CFM6900 - Taxing loan relationships: anti – avoidance: consideration not recognised by accounting practice
Finance Act 2008 Rules
Some companies seek artificially to shelter profits on their
loan relationships (and derivative contracts – see CFM13679)
by transferring them to other companies in exchange for the issue
of shares. It is claimed under GAAP that the transferor is not
required to recognise any accounting profit.

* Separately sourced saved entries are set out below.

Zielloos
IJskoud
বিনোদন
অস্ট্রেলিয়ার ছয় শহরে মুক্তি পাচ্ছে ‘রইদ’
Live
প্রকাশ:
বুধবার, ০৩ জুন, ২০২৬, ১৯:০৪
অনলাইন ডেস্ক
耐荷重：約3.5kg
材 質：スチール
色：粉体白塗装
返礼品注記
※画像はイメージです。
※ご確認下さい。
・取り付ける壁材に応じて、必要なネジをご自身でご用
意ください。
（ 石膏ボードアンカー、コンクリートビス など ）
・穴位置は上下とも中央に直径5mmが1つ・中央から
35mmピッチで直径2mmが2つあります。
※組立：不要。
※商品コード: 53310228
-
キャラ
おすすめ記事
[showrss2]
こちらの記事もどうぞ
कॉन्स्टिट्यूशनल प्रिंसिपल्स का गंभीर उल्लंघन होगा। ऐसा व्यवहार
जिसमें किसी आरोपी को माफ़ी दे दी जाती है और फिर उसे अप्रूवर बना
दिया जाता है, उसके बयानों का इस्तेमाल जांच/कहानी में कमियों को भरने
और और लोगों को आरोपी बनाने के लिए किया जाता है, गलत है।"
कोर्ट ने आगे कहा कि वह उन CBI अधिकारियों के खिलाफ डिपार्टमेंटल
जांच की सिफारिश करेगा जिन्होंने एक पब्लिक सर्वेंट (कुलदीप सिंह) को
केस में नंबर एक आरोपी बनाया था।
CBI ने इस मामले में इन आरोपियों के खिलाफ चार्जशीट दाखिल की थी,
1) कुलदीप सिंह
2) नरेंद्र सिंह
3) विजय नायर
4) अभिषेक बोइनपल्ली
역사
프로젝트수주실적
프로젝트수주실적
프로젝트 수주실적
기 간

This is despite the
fact that the shares obtained are fully marketable and are capable
of being realised for the same cash value at which the loan
relationship could have been sold.
FA96/SCH9/PARA11B was introduced by Finance Act 2008 to
address this form of avoidance and has effect for disposals on or
after 16 May 2008.
The new rule applies where there is:
- a disposal in an accounting period (in whole or in part) of rights under a creditor loan relationship, and
- the consideration for the disposal is not wholly in the form of money (or a debt that falls to be settled by way of money), and
- the consideration, in accordance with GAAP, is not fully recognised in the disponor’s accounts for that accounting period or any other accounting period, and
- the disponor has a “relevant avoidance intention”.
“Relevant avoidance intention” means the intention
of eliminating or reducing the credits to be brought into account
for the purposes of the loan relationship rules.
Para 11B operates by bringing into account the full amount
of the consideration received for the accounting period in which
the disposal took place and takes priority over FA96/SCH9/PARA12.
However, para 11B will not apply if the consideration
brought into account in respect of the disposal is increased under
the transfer pricing rules at ICTA88/SCH28AA.